I also want to consider how each option will affect my ability to get loans (a small business loan or solar loan for one of my properties). The main issue is probably my debt-to-income ratio, because I’m in a growth phase and I have a substantial amount of mortgage payments that I’m making.
Which option do you think is better, and what should I do about such a high debt-to-income ratio?
Trayci asks (at 38:15):
I am starting my journey into investing and I’d like to begin by becoming a real estate agent as I figure it’ll make purchasing properties easier.
However, I like my current job – I make good money and I have benefits. How do you recommend that I transition into the real estate world?
I know I would go from being a W2 employee to a 1099 contractor, which means I’d lose my benefits and I’d get paid on commission. But … I still have bills to pay. Should I go part-time at my day job, and then work on real estate from 11am – 7pm? Or go full-time real estate and get a job as a server in the evening?
Ali asks (at 8:34):
I’m tired of giving a little bit here-and-there and want to develop a long-term giving plan. Someday, I’d like to have a fund or vehicle that can sustainably contribute money to causes that I care about.

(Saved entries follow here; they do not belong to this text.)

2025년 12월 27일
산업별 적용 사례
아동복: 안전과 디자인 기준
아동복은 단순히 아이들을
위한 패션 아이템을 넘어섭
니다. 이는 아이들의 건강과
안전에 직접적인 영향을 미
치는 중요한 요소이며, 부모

However, most of the resources that I’ve come across are for people with substantial wealth. That’s not me, and probably won’t be for another few years.

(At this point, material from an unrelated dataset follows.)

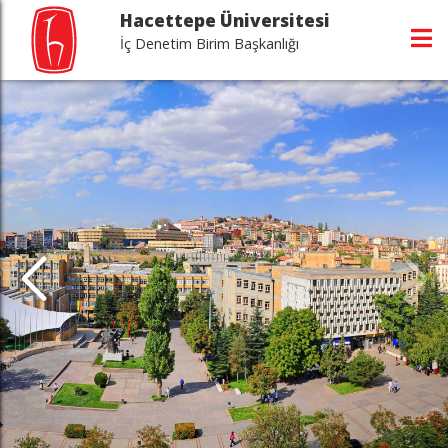
Hacettepe Üniversitesi
İç Denetim Birim Başkanlığı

I’ve done a deep-dive into my values and have come up with two organizations I feel passionate about. There’s one organization I’d like to donate to and I’m interested in starting a scholarship. I’m already an active community member and I volunteer. Now I’d like some guidance on what I can do with my money. Any suggestions?
Matt asks (at 1:54):
I make $55,000/year, but I get $2,000/month of non-taxable income for mileage of traveling and food expenses. But I’m in a hotel 4 nights a week. My fiance makes $50,000/year. Together, we bring in around $7,500/month and we’re able to save $4,000 of that, along with 15 percent into each of our 401k’s.
Work/life balance is a bit skewed since I’m in a hotel 4 nights a week. If I were to leave and get another job, I’d only have the salary I’m making now ($50,000/year) without the extra expenses. I’ve only been out of school for a year and don’t have much experience.
My question is: is the pay cut and work/life balance of being home at night worth around a $30,000 decrease in pay?
Jared asks (at 46:25):
I’ve been working toward FI for the past decade, and like you, a fraction of my strategy has been real estate investing. I’m concerned that real estate isn’t as great for early retirees. The IRS rules make me depreciate about $10,000 of my building value each year. Today, that gives me a sweet tax deduction, because I’m in the 24 percent tax bracket. Someday, I might retire early, at which time I’ll drop to the 12 percent tax bracket. Someday even further in the future, I’ll sell my real estate, and the IRS will take back the depreciation reduction, with depreciation recapture. I’ve read that recaptured depreciation is treated like ordinary income, up to a 25 percent break.
Is that an argument for FIRE people to not own real estate when they quit their job?
Daria asks (at 57:33):
How are you able to make money through your podcast? Is it just advertising? Do you reach out to brands yourself? What expenses do you incur?